The tension in some parts of the film is somewhat so great that it becomes unbearable at times. If you have never seen ‘Psycho’ before you would never be able to predict what was coming next due to the suspenseful thinking and editing that Hitchcock has done. Hitchcock draws on natural instincts from the audiences such as when a burglar goes into a room, all the time he’s going through the drawers, the audience is generally anxious for him and when Norman is looking at the car sinking in the pond, even though he’s burying a body, when the car stops sinking for a moment, the audience is thinking, “I hope it goes all the way down!

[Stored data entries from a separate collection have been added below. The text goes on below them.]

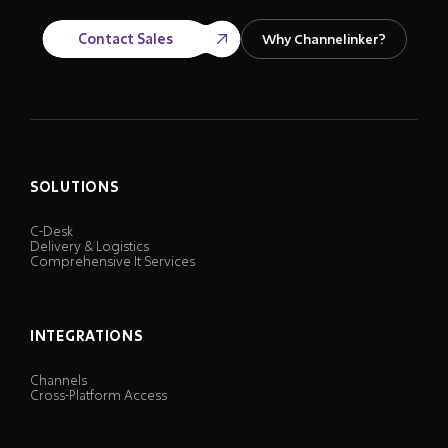
Contact Sales
Why Channelinker?
SOLUTIONS
C-Desk
Delivery & Logistics
Comprehensive It Services
INTEGRATIONS
Channels
Cross-Platform Access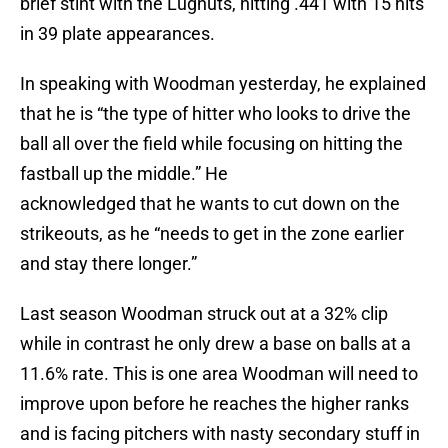
brief stint with the Lugnuts, hitting .441 with 15 hits
in 39 plate appearances.
In speaking with Woodman yesterday, he explained
that he is “the type of hitter who looks to drive the
ball all over the field while focusing on hitting the
fastball up the middle.” He
acknowledged that he wants to cut down on the
strikeouts, as he “needs to get in the zone earlier
and stay there longer.”
Last season Woodman struck out at a 32% clip
while in contrast he only drew a base on balls at a
11.6% rate. This is one area Woodman will need to
improve upon before he reaches the higher ranks
and is facing pitchers with nasty secondary stuff in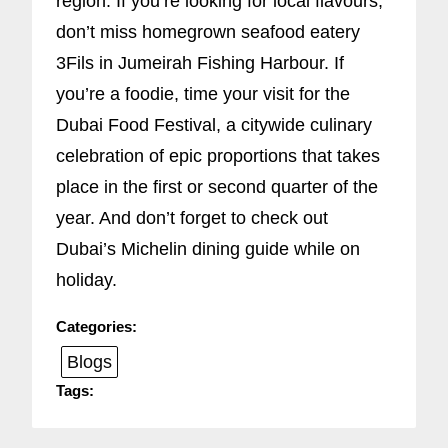
region. If you’re looking for local flavours,
don’t miss homegrown seafood eatery
3Fils in Jumeirah Fishing Harbour. If
you’re a foodie, time your visit for the
Dubai Food Festival, a citywide culinary
celebration of epic proportions that takes
place in the first or second quarter of the
year. And don’t forget to check out
Dubai’s Michelin dining guide while on
holiday.
Categories:
Blogs
Tags: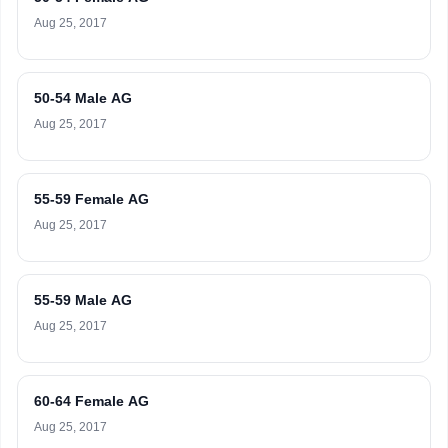
Aug 25, 2017
50-54 Male AG
Aug 25, 2017
55-59 Female AG
Aug 25, 2017
55-59 Male AG
Aug 25, 2017
60-64 Female AG
Aug 25, 2017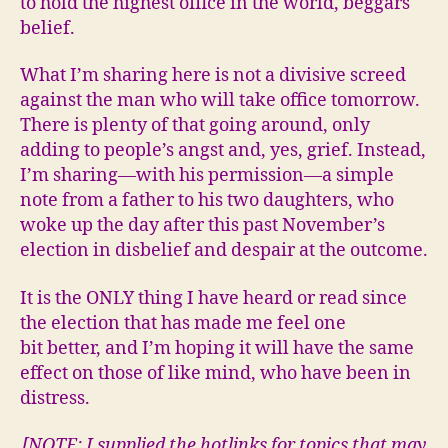
to hold the highest office in the world, beggars
belief.
What I’m sharing here is not a divisive screed
against the man who will take office tomorrow.
There is plenty of that going around, only
adding to people’s angst and, yes, grief. Instead,
I’m sharing—with his permission—a simple
note from a father to his two daughters, who
woke up the day after this past November’s
election in disbelief and despair at the outcome.
It is the ONLY thing I have heard or read since
the election that has made me feel one
bit better, and I’m hoping it will have the same
effect on those of like mind, who have been in
distress.
[NOTE: I supplied the hotlinks for topics that may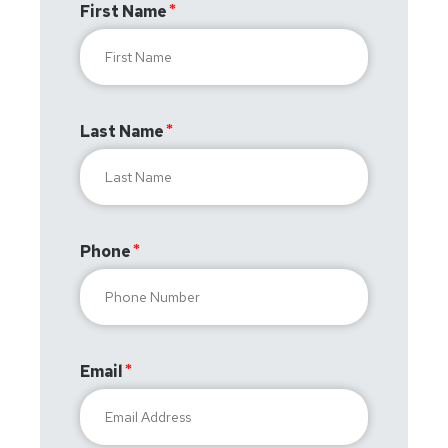
First Name
Last Name
Phone
Email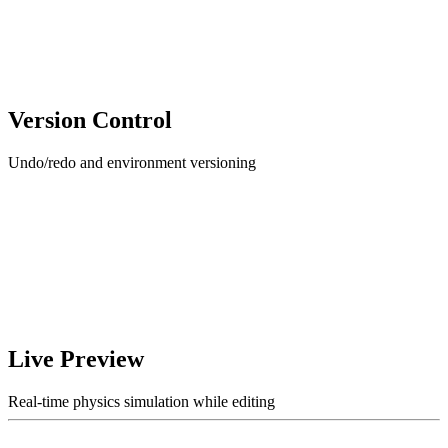
Version Control
Undo/redo and environment versioning
Live Preview
Real-time physics simulation while editing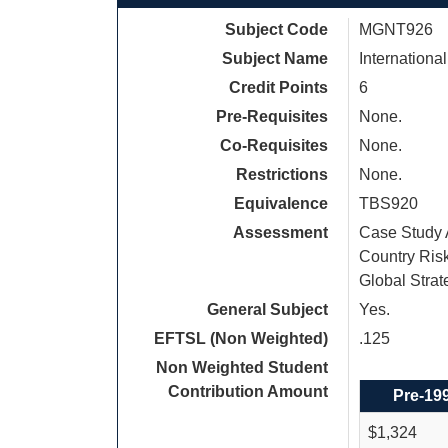
Subject Code
MGNT926
Subject Name
Internationa
Credit Points
6
Pre-Requisites
None.
Co-Requisites
None.
Restrictions
None.
Equivalence
TBS920
Assessment
Case Study A
Country Risk
Global Strat
General Subject
Yes.
EFTSL (Non Weighted)
.125
Non Weighted Student
Contribution Amount
Pre-19
$1,324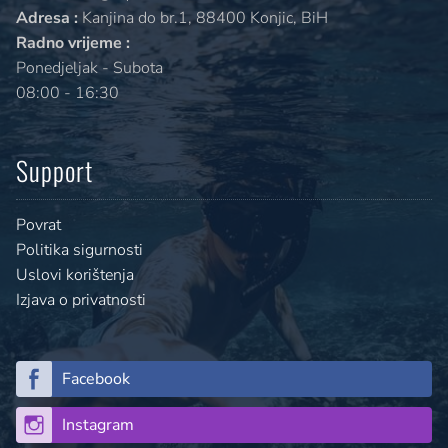
Adresa :
Kanjina do br.1, 88400 Konjic, BiH
Radno vrijeme :
Ponedjeljak - Subota
08:00 - 16:30
Support
Povrat
Politika sigurnosti
Uslovi korištenja
Izjava o privatnosti
Facebook
Instagram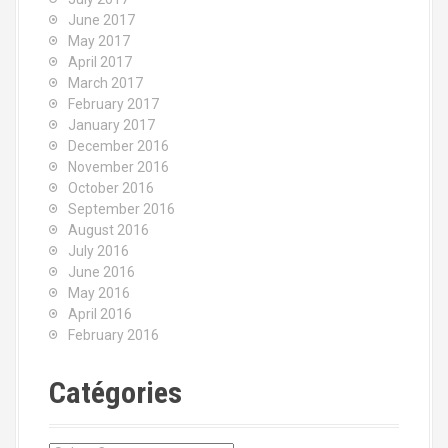
June 2017
May 2017
April 2017
March 2017
February 2017
January 2017
December 2016
November 2016
October 2016
September 2016
August 2016
July 2016
June 2016
May 2016
April 2016
February 2016
Catégories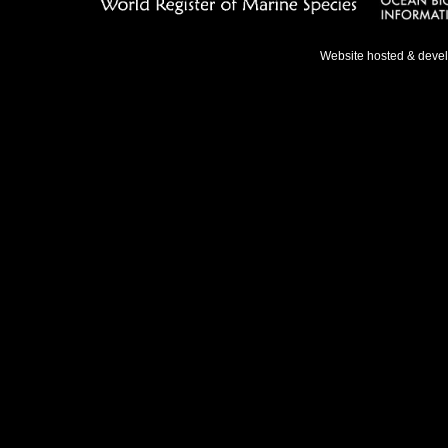
Website hosted & deve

“This is a natural instinct. Hitchcock draws the audience into the film and can deceive the audience by using clever camera shots. This distracts the audience from one event to another, causing a feeling of distress and suspense within the viewer. Hitchcock had a hanging camera follow Norman up the stairs, and when he went into the room he continued going up without a cut. As the camera was raised to the top of the door, it was turned and shot back down the stairs again.
Meanwhile, an argument was taking place between the son and his mother to distract the audience and take their minds off what the camera was doing. In this way the camera was above Norman as he carried his mother back down the stairs and the public did not notice a thing. It is excites Hitchcock to use the camera to deceive the audience. The scene in which Marion’s sister, Lila, discovers Norman’s mothers’ body in the cellar is a key scene and an element to the build up of suspense for the final scene. The build up to this scene is very intense.
The audience is shown all of Norman’s childhood memories and thoughts. You then are taken down into the fruit cellar where they hear the shrieking and squawking of birds. The camera then turns and goes to a back view of Norman Bates’ mother. Lila approaches the figure and it spins round to reveal a skeleton of an old woman. As Lila backs up she turns and knocks the light on the ceiling. This swings back and forth casting shadows around the room. This creates a shocking and puzzling effect to the audiences mind.
It becomes almost impossible to focus on single objects as the light deceives the eyes of the audience into thinking that everything is moving around. I conclude that Hitchcock is the master of suspense due to his tremendous efforts and expertise that have made ‘Psycho’ such a masterpiece and a classic. He used all the available sources and elements needed to make the film so great. He used manual effects to create and sustain the suspense throughout the film, unlike today’s directors who rely on technologically generated effects.